Although it is simpler to just toss the vegetable in a zip-top bag and throw in the freezer, blanching them first results in a fresher tasting, better looking, and more nutritious broccoli. By quickly cooking and then stopping the cooking (which is what blanching is), enzyme actions that would cause flavor, color, and texture loss are ceased. Blanching also brightens the vegetable's color and slows down the leaching of vitamins.
Prepping the Broccoli
Before you can blanch the stalks, you need to follow a step or two. To prepare the broccoli, cut off and discard the tough, woody stalks.
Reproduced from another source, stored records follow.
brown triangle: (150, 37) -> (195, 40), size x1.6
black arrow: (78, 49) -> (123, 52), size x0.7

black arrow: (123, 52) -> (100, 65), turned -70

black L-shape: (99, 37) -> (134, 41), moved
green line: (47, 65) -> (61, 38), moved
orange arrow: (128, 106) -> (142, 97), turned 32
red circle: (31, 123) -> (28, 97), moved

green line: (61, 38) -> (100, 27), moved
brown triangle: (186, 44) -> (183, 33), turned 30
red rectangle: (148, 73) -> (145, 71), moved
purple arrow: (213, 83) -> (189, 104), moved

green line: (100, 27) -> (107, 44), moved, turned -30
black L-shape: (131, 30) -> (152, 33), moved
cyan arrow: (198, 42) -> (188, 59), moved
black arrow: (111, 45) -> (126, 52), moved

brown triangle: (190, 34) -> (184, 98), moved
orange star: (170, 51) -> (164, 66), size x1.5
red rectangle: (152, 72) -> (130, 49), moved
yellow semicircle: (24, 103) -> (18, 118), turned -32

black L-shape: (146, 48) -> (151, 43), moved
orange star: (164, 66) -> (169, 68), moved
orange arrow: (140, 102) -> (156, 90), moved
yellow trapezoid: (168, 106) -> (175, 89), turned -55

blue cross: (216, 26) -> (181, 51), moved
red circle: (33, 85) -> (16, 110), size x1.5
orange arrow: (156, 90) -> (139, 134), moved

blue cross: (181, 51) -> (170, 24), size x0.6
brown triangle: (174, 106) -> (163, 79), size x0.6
Alternatively, you can use a vegetable peeler to scrape off the tough outer skin on the stalks and simply trim off the bottoms.
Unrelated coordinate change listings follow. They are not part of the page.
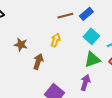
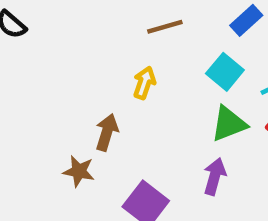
blue rectangle: (86, 14) -> (246, 20), moved
brown star: (21, 45) -> (79, 171), moved

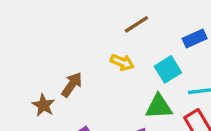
brown line: (165, 27) -> (136, 24), turned -35
yellow arrow: (144, 83) -> (122, 62), moved, turned 75

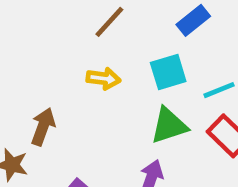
cyan square: (168, 69) -> (168, 72), turned 30

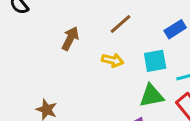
brown arrow: (43, 127) -> (70, 39), moved

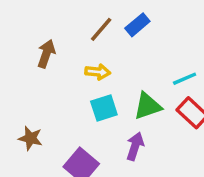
blue rectangle: (175, 29) -> (137, 25), moved
cyan square: (155, 61) -> (104, 108), moved

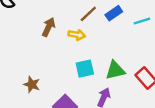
yellow arrow: (98, 72) -> (77, 35), moved
cyan line: (185, 79) -> (142, 21), moved

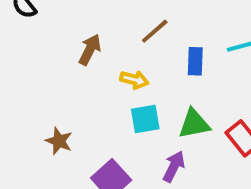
blue rectangle: (114, 13) -> (195, 61), moved, turned -56
yellow arrow: (77, 35) -> (134, 80), moved

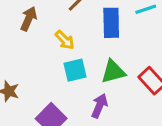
blue rectangle: (195, 61) -> (111, 23), size x1.4
yellow arrow: (134, 80) -> (65, 40), turned 35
Then, soak the broccoli in cold, salted water for about 30 minutes. This will remove any insects that might be present. Swish it around to remove the dirt and rinse well with cold water. Remove and cut the broccoli into uniform stalks or pieces so they will cook evenly.
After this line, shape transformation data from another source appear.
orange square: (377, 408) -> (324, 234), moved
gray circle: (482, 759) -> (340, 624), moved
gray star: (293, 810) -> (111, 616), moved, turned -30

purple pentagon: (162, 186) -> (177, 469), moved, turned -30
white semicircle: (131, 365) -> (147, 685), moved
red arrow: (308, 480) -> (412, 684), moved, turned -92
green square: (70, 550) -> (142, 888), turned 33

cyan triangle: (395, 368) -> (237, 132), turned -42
Fill a clean sink or a large container with ice and water. The ice water will be used to cool the broccoli quickly after it has been blanched.
Boiling Water Blanching
There are two ways to blanch vegetables: boiling and steaming. If you choose to boil, you need to bring a large, deep pot of water to a full rolling boil.
Working with about 1 pound of broccoli at a time, immerse the vegetables in the boiling water. Blanch for 3 minutes. Begin timing as soon as the water returns to a boil.
If you are going to steam blanch, then you will need a pot as well as a basket insert that fits snugly inside. Put about 2 to 3 inches of water in a large, deep, heavy pot. Bring to a boil over high heat.
Working with about 1 pound of broccoli at a time, put the prepared pieces in a wire basket or steaming basket insert. Place it over the pan of boiling water, cover the pan, and begin timing. Steam for 5 minutes.
Ice Bath and Freezing
Once the broccoli has blanched for the allotted time, immediately immerse the broccoli in the ice water and swish it around to cool quickly. Once cool, remove and drain well.
Now the broccoli is ready to be packed up and frozen. Place in wide-mouth jars or freezer containers leaving about 1 inch of headspace. Or you can store the broccoli in zip-close freezer bags (no headspace required). Label with the name and date before placing the containers in the freezer. One pound of broccoli will yield about 1 pint frozen.
Blanched frozen broccoli is a snap to prepare because it has been pre-cooked. All you need to do is place it in a saucepan with about an inch of water, cover, and boil briefly just until tender. You can also stir-fry the broccoli in a little butter or extra virgin olive oil just until tender.